Interestingly that issue seems to go away if I make the following replacement

-     * -> skip bytes &eod;
+     * -> : skip bytes &eod;

I am not even sure what code we generate for the original default case.

[awelzel]

Interestingly that issue seems to go away if I make the following replacement

Hmm, not here. Also continues to crash when using xs: bytes &eod instead (the --increment 11 is important, maybe you left that off?)

[bbannier]

Hmm, not here.

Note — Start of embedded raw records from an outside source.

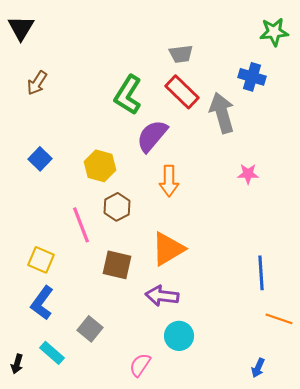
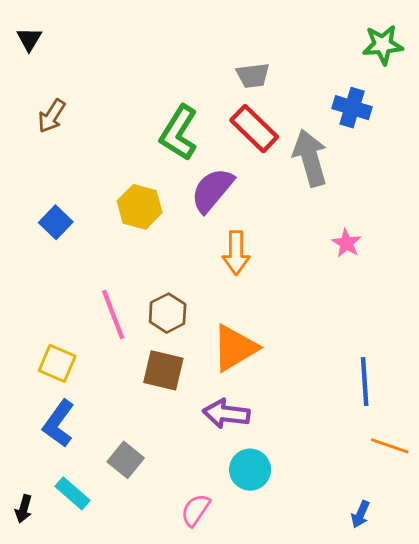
black triangle: (21, 28) -> (29, 39), size x0.7
yellow hexagon: (100, 166) -> (140, 207), moved
pink star: (248, 174) -> (346, 243), turned 30
brown hexagon: (117, 207) -> (168, 313), moved

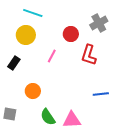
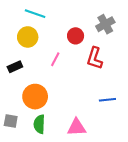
black rectangle: (14, 63) -> (15, 67), turned 32
orange circle: (33, 91) -> (35, 97), size x1.5
green semicircle: (48, 117) -> (39, 124), moved, turned 36

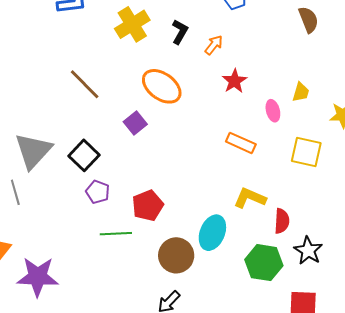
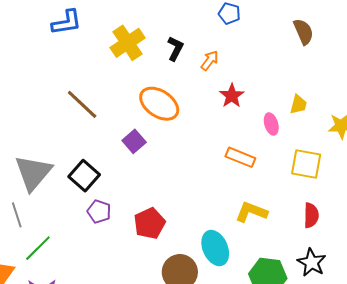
red semicircle: (282, 221) -> (311, 215), moved
cyan ellipse: (212, 233) -> (215, 248), turned -44
green line: (116, 234) -> (38, 248), moved, turned -40

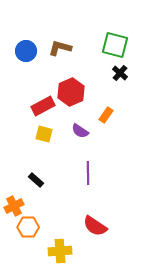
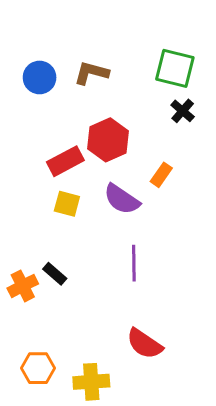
purple semicircle: (80, 131) -> (122, 199), size x1.4
orange cross: (14, 206) -> (23, 286), moved
orange hexagon: (28, 227) -> (38, 368), moved

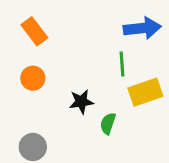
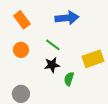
blue arrow: (142, 28) -> (67, 18), moved
green line: (122, 64) -> (53, 45), moved, turned -49

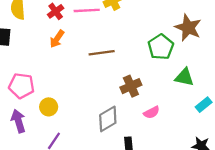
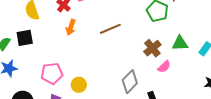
green triangle: (184, 77) -> (180, 43), moved
brown cross: (131, 86) -> (152, 48), moved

Also continues to crash when using xs: bytes &eod instead (the --increment 11 is important, maybe you left that off?)

You are right, I must have messed something up.

The issue here seems to be between parsing some sized bytes which are bigger than an outside &size constraint. A reduced reproducer seems to be

module Test;

type Message = unit {
    : uint8;
    : (bytes &size=2) &size=1; # Same behavior if parsing list of parser in (..).
};

public type Messages = unit {
    # Need to parse at least two to break.
    : Message;
    : Message;
};

The actual failure is covered by a failing assertion which is only checked in debug mode.

$ spicy-driver test.spicy -d -f /dev/zero
Assertion failed: (chain->inRange(p.offset())), function extract, file stream.h, line 1464.
[5]    2982 abort      spicy-driver test.spicy -d -f /dev/zero

Marking as regression since this regressed with #1647 which was also backported to v1.10.0.